● **WHAT THIS TASK INVOLVES**
When you copy the data, keep every word exactly as it is and leave the pictures out.

Transcribed page contents:
↓↓↓

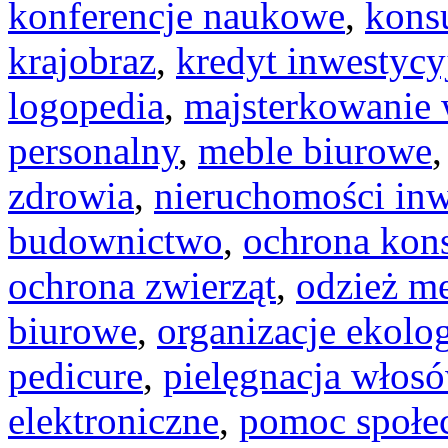
konferencje naukowe
,
konsu
krajobraz
,
kredyt inwestycy
logopedia
,
majsterkowanie
personalny
,
meble biurowe
zdrowia
,
nieruchomości inw
budownictwo
,
ochrona ko
ochrona zwierząt
,
odzież m
biurowe
,
organizacje ekolo
pedicure
,
pielęgnacja włos
elektroniczne
,
pomoc społe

↑↑↑

● **TASK SOLUTION**
konferencje naukowe
,
konsu
krajobraz
,
kredyt inwestycy
logopedia
,
majsterkowanie
personalny
,
meble biurowe
zdrowia
,
nieruchomości inw
budownictwo
,
ochrona ko
ochrona zwierząt
,
odzież m
biurowe
,
organizacje ekolo
pedicure
,
pielęgnacja włos
elektroniczne
,
pomoc społe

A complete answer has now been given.